*PROVIDED DATA:*
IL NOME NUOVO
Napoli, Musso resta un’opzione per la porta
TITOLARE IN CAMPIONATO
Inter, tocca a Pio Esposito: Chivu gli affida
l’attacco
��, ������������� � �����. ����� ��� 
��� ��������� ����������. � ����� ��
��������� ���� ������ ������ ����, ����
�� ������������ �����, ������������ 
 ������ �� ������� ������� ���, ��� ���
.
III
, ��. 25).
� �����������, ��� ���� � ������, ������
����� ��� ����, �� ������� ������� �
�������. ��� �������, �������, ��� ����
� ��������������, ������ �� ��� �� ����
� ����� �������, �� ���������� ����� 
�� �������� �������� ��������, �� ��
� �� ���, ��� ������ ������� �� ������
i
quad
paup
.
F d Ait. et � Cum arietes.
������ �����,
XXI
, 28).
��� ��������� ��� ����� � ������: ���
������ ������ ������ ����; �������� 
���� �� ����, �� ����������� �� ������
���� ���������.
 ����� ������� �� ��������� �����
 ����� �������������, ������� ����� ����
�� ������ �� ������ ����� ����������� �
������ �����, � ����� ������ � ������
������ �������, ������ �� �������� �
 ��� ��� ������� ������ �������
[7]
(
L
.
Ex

==

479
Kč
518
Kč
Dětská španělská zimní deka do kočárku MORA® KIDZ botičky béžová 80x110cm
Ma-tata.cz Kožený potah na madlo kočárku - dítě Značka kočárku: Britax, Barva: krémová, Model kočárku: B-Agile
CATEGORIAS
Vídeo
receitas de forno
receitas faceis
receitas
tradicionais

==

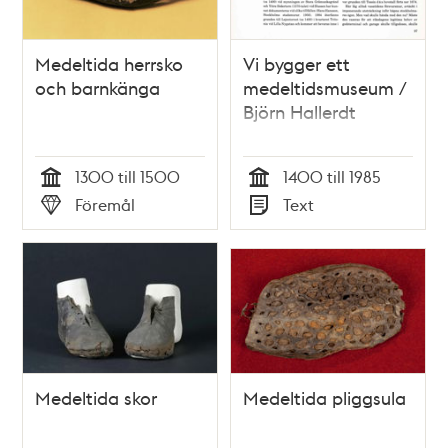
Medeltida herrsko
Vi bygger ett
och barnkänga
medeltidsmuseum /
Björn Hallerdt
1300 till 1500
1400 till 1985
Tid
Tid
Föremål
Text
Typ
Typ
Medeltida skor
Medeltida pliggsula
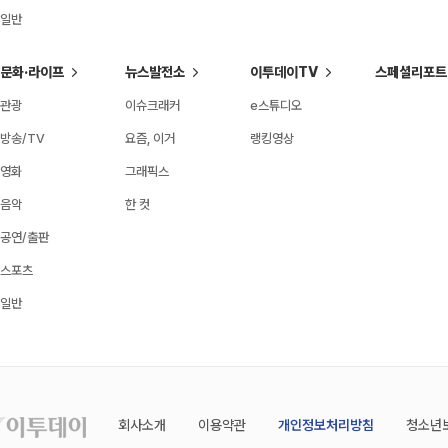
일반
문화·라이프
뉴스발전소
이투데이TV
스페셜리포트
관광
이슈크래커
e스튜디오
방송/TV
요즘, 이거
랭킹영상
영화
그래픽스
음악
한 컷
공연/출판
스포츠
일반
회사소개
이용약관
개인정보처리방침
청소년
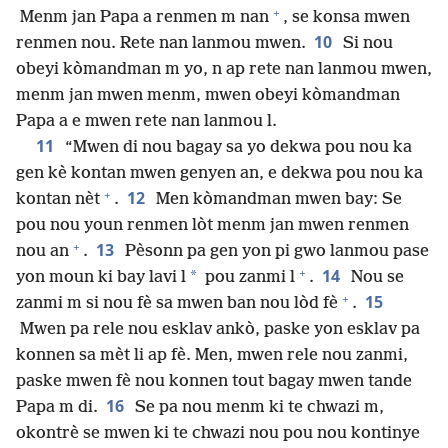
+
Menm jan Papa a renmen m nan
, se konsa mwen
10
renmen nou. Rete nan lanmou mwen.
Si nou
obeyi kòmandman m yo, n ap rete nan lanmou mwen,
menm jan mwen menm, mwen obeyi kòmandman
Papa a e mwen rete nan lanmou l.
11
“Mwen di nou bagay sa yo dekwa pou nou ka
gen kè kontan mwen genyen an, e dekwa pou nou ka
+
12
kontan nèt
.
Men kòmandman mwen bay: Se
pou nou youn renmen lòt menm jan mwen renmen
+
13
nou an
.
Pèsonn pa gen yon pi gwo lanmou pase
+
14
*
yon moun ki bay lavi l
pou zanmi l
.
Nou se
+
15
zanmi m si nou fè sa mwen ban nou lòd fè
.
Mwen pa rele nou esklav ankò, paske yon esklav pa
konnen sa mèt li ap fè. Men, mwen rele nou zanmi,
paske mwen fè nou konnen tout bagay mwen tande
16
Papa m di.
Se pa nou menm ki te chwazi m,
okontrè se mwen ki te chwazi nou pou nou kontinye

*WHAT YOU NEED TO DO:*
Which lines above run from the one containing "pou nou youn renmen lòt menm jan mwen renmen" down to the one containing "okontrè se mwen"? Repeat exactly those, both ends included, and nothing else.

*RESULT FOR THIS EXERCISE:*
pou nou youn renmen lòt menm jan mwen renmen
+
13
nou an
.
Pèsonn pa gen yon pi gwo lanmou pase
+
14
*
yon moun ki bay lavi l
pou zanmi l
.
Nou se
+
15
zanmi m si nou fè sa mwen ban nou lòd fè
.
Mwen pa rele nou esklav ankò, paske yon esklav pa
konnen sa mèt li ap fè. Men, mwen rele nou zanmi,
paske mwen fè nou konnen tout bagay mwen tande
16
Papa m di.
Se pa nou menm ki te chwazi m,
okontrè se mwen ki te chwazi nou pou nou kontinye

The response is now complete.